*TASK GOAL*
Every line in the entries that holds the word "Rally" counts toward the answer, which should be a single number.

*RECORDS TO USE*

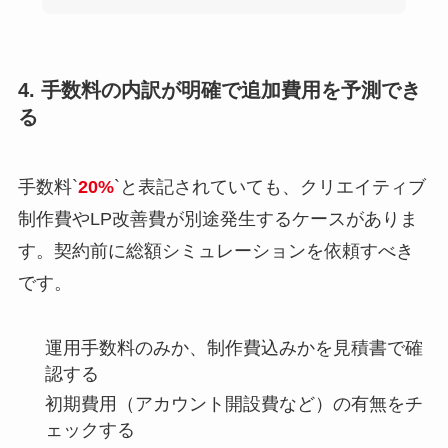
4. 手数料の内訳が明確で追加費用を予測でき
る
手数料`
20%
`と表記されていても、クリエイティブ
制作費やLP改善費が別途発生するケースがありま
す。契約前に総額シミュレーションを依頼すべき
です。
運用手数料のみか、制作費込みかを見積書で確
認する
初期費用（アカウント開設費など）の有無をチ
ェックする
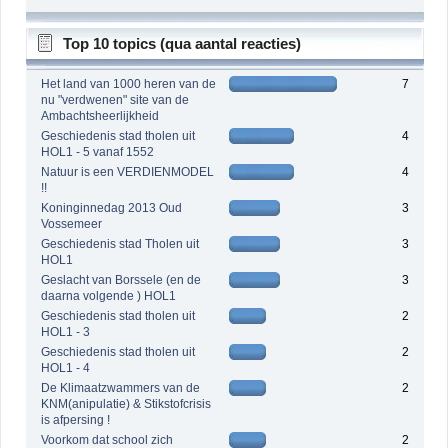
Top 10 topics (qua aantal reacties)
Het land van 1000 heren van de
7
nu "verdwenen" site van de
Ambachtsheerlijkheid
Geschiedenis stad tholen uit
4
HOL1 - 5 vanaf 1552
Natuur is een VERDIENMODEL
4
!!
Koninginnedag 2013 Oud
3
Vossemeer
Geschiedenis stad Tholen uit
3
HOL1
Geslacht van Borssele (en de
3
daarna volgende ) HOL1
Geschiedenis stad tholen uit
2
HOL1 - 3
Geschiedenis stad tholen uit
2
HOL1 - 4
De Klimaatzwammers van de
2
KNM(anipulatie) & Stikstofcrisis
is afpersing !
Voorkom dat school zich
2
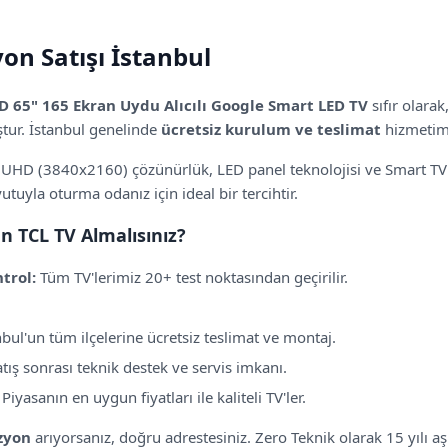
on Satışı İstanbul
D 65" 165 Ekran Uydu Alıcılı Google Smart LED TV
sıfır olara
tur.
İstanbul genelinde
ücretsiz kurulum ve teslimat
hizmetimi
 UHD (3840x2160) çözünürlük,
LED panel teknolojisi
ve Smart TV 
tuyla oturma odanız için ideal bir tercihtir.
en
TCL
TV Almalısınız?
trol:
Tüm TV'lerimiz 20+ test noktasından geçirilir.
bul'un tüm ilçelerine ücretsiz teslimat ve montaj.
tış sonrası teknik destek ve servis imkanı.
Piyasanın en uygun fiyatları ile kaliteli TV'ler.
zyon
arıyorsanız, doğru adrestesiniz. Zero Teknik olarak 15 yılı a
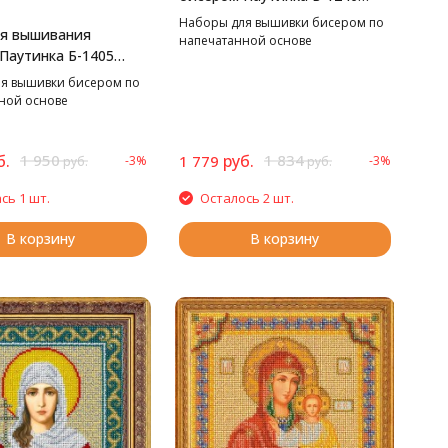
Пушистые хризантемы, 38*35
Наборы для вышивки бисером по
ля вышивания
см
напечатанной основе
Паутинка Б-1405
зеро, 27*38 см
я вышивки бисером по
ной основе
б.
1 950
руб.
1 834
1 779
-3%
-3%
руб.
руб.
сь 1 шт.
Осталось 2 шт.
В корзину
В корзину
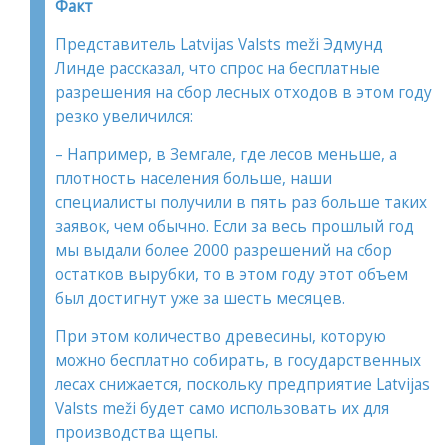
Факт
Представитель Latvijas Valsts meži Эдмунд
Линде рассказал, что спрос на бесплатные
разрешения на сбор лесных отходов в этом году
резко увеличился:
– Например, в Земгале, где лесов меньше, а
плотность населения больше, наши
специалисты получили в пять раз больше таких
заявок, чем обычно. Если за весь прошлый год
мы выдали более 2000 разрешений на сбор
остатков вырубки, то в этом году этот объем
был достигнут уже за шесть месяцев.
При этом количество древесины, которую
можно бесплатно собирать, в государственных
лесах снижается, поскольку предприятие Latvijas
Valsts meži будет само использовать их для
производства щепы.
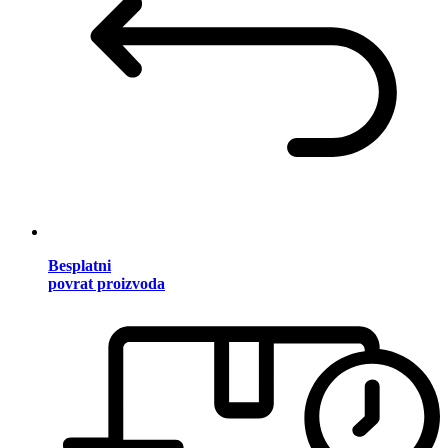
Besplatni
povrat proizvoda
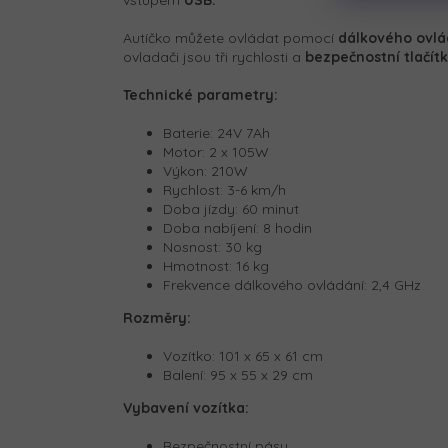
vstupem
USB.
Autíčko můžete ovládat pomocí
dálkového ovlá
ovladači jsou tři rychlosti a
bezpečnostní tlačít
Technické parametry:
Baterie: 24V 7Ah
Motor: 2 x 105W
Výkon: 210W
Rychlost: 3-6 km/h
Doba jízdy: 60 minut
Doba nabíjení: 8 hodin
Nosnost: 30 kg
Hmotnost: 16 kg
Frekvence dálkového ovládání: 2,4 GHz
Rozměry:
Vozítko:
101 x 65 x 61 cm
Balení:
95 x 55 x 29 cm
Vybavení vozítka:
Bezpečnostní pásy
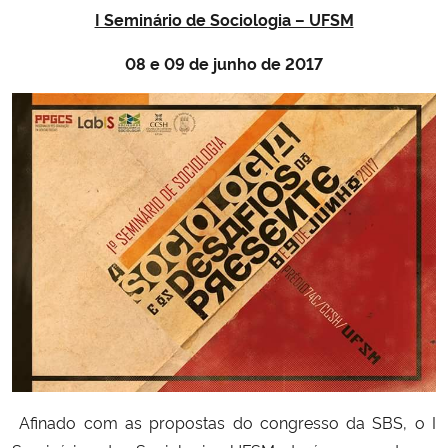
I Seminário de Sociologia – UFSM
08 e 09 de junho de 2017
Afinado com as propostas do congresso da SBS, o I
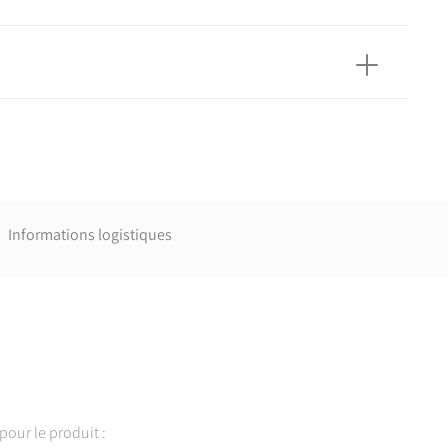
n plastique pour l'alimentation en eau, pour branchements et
 avec pression - Polychlorure de vinyle non plastifié (PVC-U) -
Informations logistiques
our le produit :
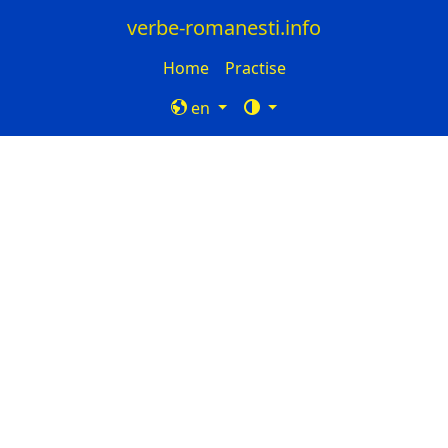
verbe-romanesti.info
Home
Practise
en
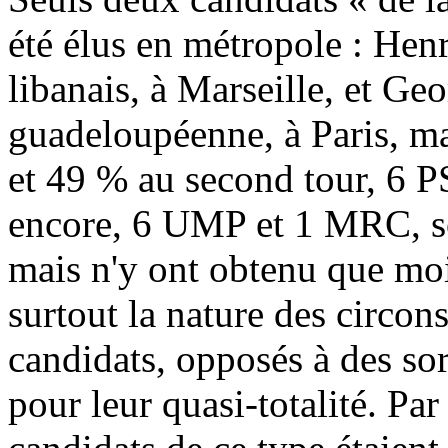
été élus en métropole : Henr
libanais, à Marseille, et Ge
guadeloupéenne, à Paris, ma
et 49 % au second tour, 6 P
encore, 6 UMP et 1 MRC, so
mais n'y ont obtenu que moi
surtout la nature des circon
candidats, opposés à des sor
pour leur quasi-totalité. P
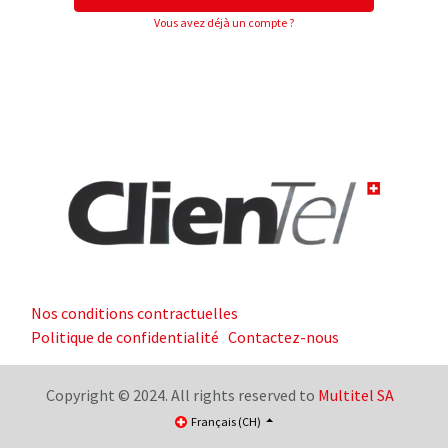
Vous avez déjà un compte ?
Nos conditions contractuelles
Politique de confidentialité
Contactez-nous
Copyright © 2024. All rights reserved to
Multitel SA
Français (CH)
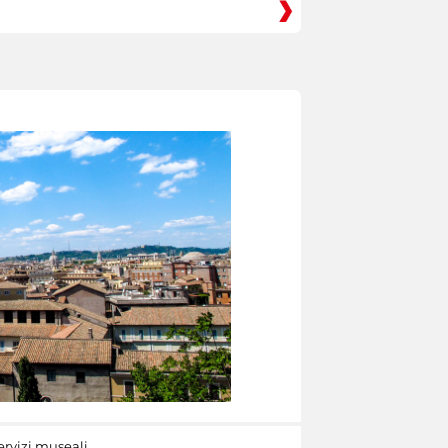
ervizi museali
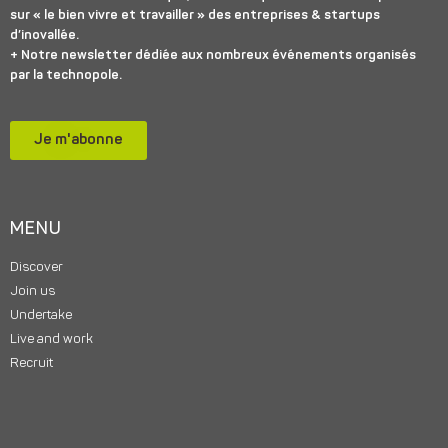
sur « le bien vivre et travailler » des entreprises & startups
d’inovallée.
+ Notre newsletter dédiée aux nombreux événements organisés
par la technopole.
Je m'abonne
MENU
Discover
Join us
Undertake
Live and work
Recruit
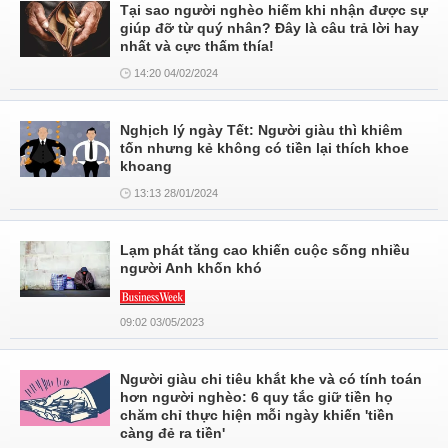
Tại sao người nghèo hiếm khi nhận được sự
giúp đỡ từ quý nhân? Đây là câu trả lời hay
nhất và cực thấm thía!
14:20 04/02/2024
Nghịch lý ngày Tết: Người giàu thì khiêm
tốn nhưng kẻ không có tiền lại thích khoe
khoang
13:13 28/01/2024
Lạm phát tăng cao khiến cuộc sống nhiều
người Anh khốn khó
09:02 03/05/2023
Người giàu chi tiêu khắt khe và có tính toán
hơn người nghèo: 6 quy tắc giữ tiền họ
chăm chỉ thực hiện mỗi ngày khiến 'tiền
càng đẻ ra tiền'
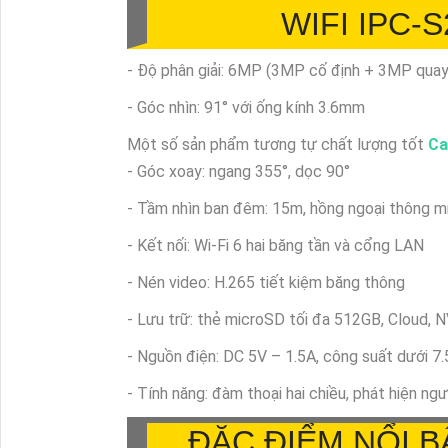
WIFI IPC-
- Độ phân giải: 6MP (3MP cố định + 3MP quay
- Góc nhìn: 91° với ống kính 3.6mm
Một số sản phẩm tương tự chất lượng tốt
Ca
- Góc xoay: ngang 355°, dọc 90°
- Tầm nhìn ban đêm: 15m, hồng ngoại thông m
- Kết nối: Wi-Fi 6 hai băng tần và cổng LAN
- Nén video: H.265 tiết kiệm băng thông
- Lưu trữ: thẻ microSD tối đa 512GB, Cloud, 
- Nguồn điện: DC 5V – 1.5A, công suất dưới 7
- Tính năng: đàm thoại hai chiều, phát hiện ngư
ĐẶC ĐIỂM NỔI B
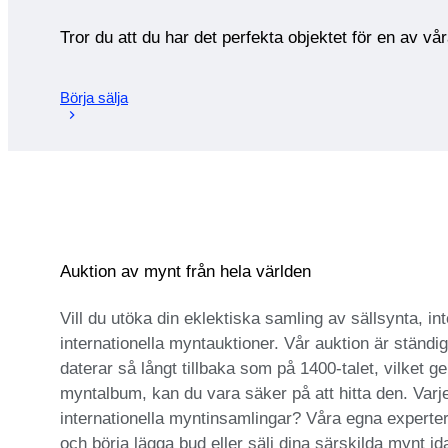
Tror du att du har det perfekta objektet för en av vå
Börja sälja
Auktion av mynt från hela världen
Vill du utöka din eklektiska samling av sällsynta, 
internationella myntauktioner. Vår auktion är ständ
daterar så långt tillbaka som på 1400-talet, vilket ger
myntalbum, kan du vara säker på att hitta den. Varje 
internationella myntinsamlingar? Våra egna experter 
och börja lägga bud eller sälj dina särskilda mynt id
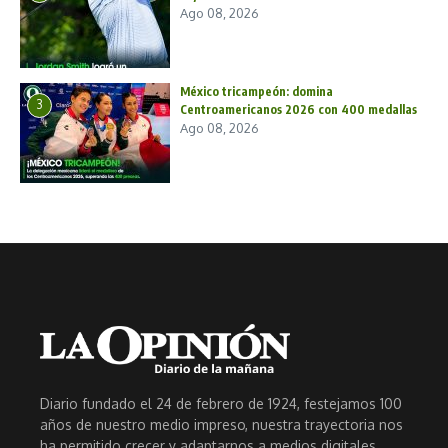
Ago 08, 2026
México tricampeón: domina
3
Centroamericanos 2026 con 400 medallas
Ago 08, 2026
Diario fundado el 24 de febrero de 1924, festejamos 100
años de nuestro medio impreso, nuestra trayectoria nos
ha permitido crecer y adaptarnos a medios digitales.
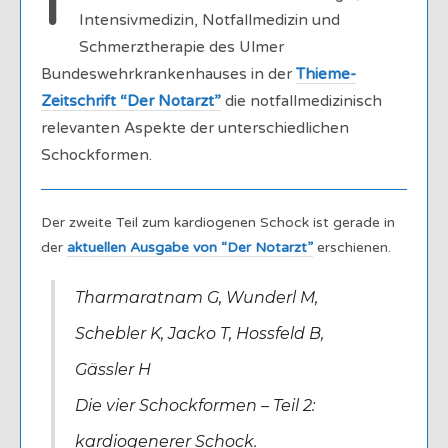
I
Intensivmedizin, Notfallmedizin und
Schmerztherapie des Ulmer
Bundeswehrkrankenhauses in der
Thieme-
Zeitschrift “Der Notarzt”
die notfallmedizinisch
relevanten Aspekte der unterschiedlichen
Schockformen.
Der zweite Teil zum kardiogenen Schock ist gerade in
der
aktuellen Ausgabe von “Der Notarzt”
erschienen.
Tharmaratnam G, Wunderl M,
Schebler K, Jacko T, Hossfeld B,
Gässler H
Die vier Schockformen – Teil 2:
kardiogenerer Schock.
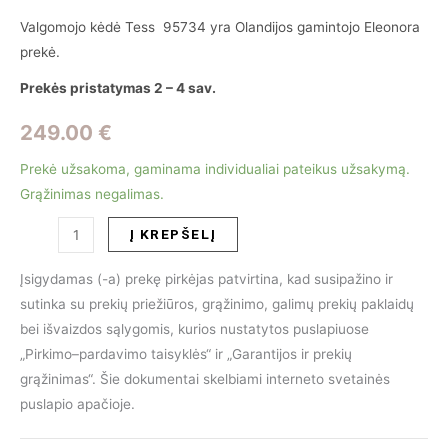
Valgomojo kėdė Tess 95734 yra Olandijos gamintojo Eleonora
prekė.
Prekės pristatymas 2 – 4 sav.
249.00
€
Prekė užsakoma, gaminama individualiai pateikus užsakymą.
Grąžinimas negalimas.
produkto
Į KREPŠELĮ
kiekis:
Valgomojo
Įsigydamas (-a) prekę pirkėjas patvirtina, kad susipažino ir
kėdė
sutinka su prekių priežiūros, grąžinimo, galimų prekių paklaidų
Tess
bei išvaizdos sąlygomis, kurios nustatytos puslapiuose
95734
„Pirkimo–pardavimo taisyklės“ ir „Garantijos ir prekių
grąžinimas“. Šie dokumentai skelbiami interneto svetainės
puslapio apačioje.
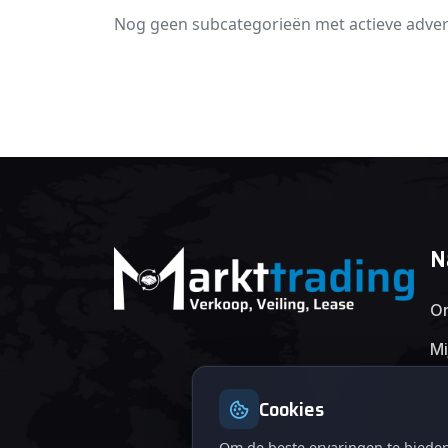
Nog geen subcategorieën met actieve adver
N
On
Mi
Cookies
Om de beste ervaringen te bieden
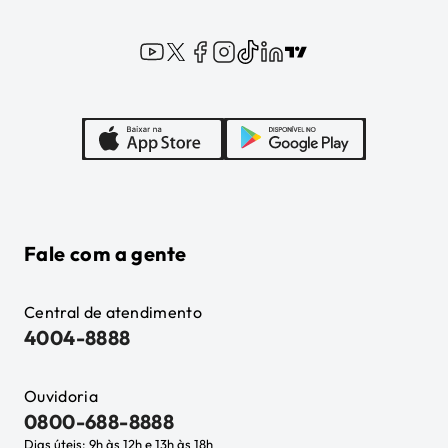
Fale com a gente
Central de atendimento
4004-8888
Ouvidoria
0800-688-8888
Dias úteis: 9h às 12h e 13h às 18h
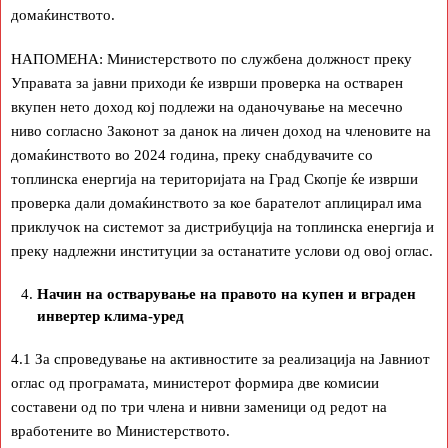
домаќинството.
НАПОМЕНА: Министерството по службена должност преку
Управата за јавни приходи ќе изврши проверка на остварен
вкупен нето доход кој подлежи на оданочување на месечно
ниво согласно Законот за данок на личен доход на членовите на
домаќинството во 2024 година, преку снабдувачите со
топлинска енергија на територијата на Град Скопје ќе изврши
проверка дали домаќинството за кое барателот аплицирал има
приклучок на системот за дистрибуција на топлинска енергија и
преку надлежни институции за останатите услови од овој оглас.
Начин на остварување на правото на купен и вграден
инвертер клима-уред
4.1 За спроведување на активностите за реализација на Јавниот
оглас од програмата, министерот формира две комисии
составени од по три члена и нивни заменици од редот на
вработените во Министерството.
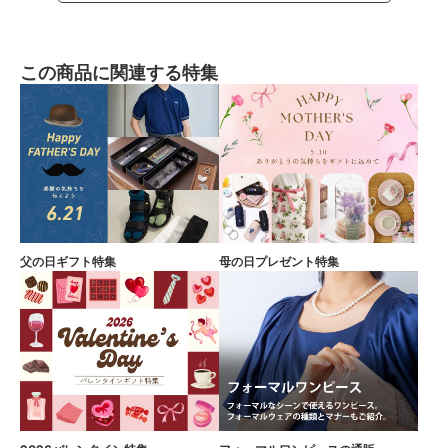
この商品に関連する特集
父の日ギフト特集
母の日プレゼント特集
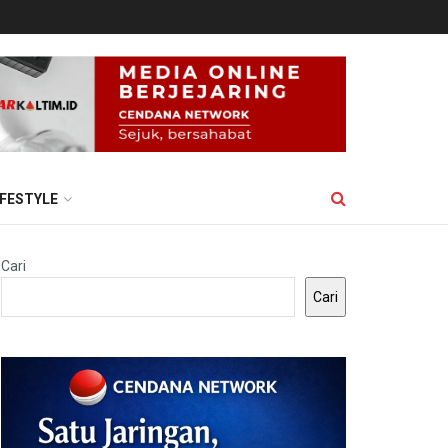
IFESTYLE
Cari
Cari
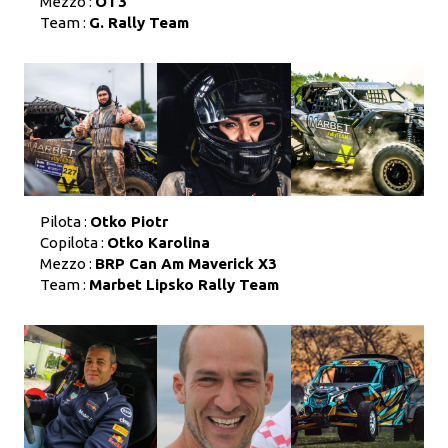
Mezzo :
OT3
Team :
G. Rally Team
Pilota :
Otko Piotr
Copilota :
Otko Karolina
Mezzo :
BRP Can Am Maverick X3
Team :
Marbet Lipsko Rally Team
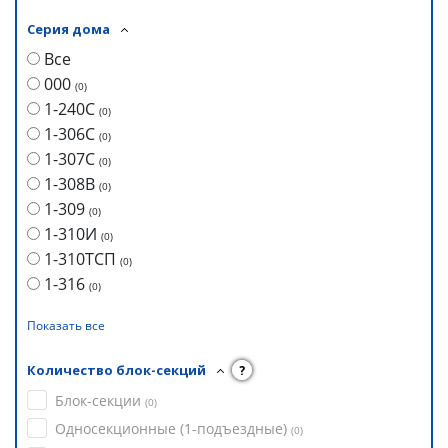
Серия дома
Все
000
(
0
)
1-240С
(
0
)
1-306С
(
0
)
1-307С
(
0
)
1-308В
(
0
)
1-309
(
0
)
1-310И
(
0
)
1-310ТСП
(
0
)
1-316
(
0
)
Показать все
Количество блок-секций
?
Блок-секции
(
0
)
Односекционные (1-подъездные)
(
0
)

*TASK OUTPUT*
2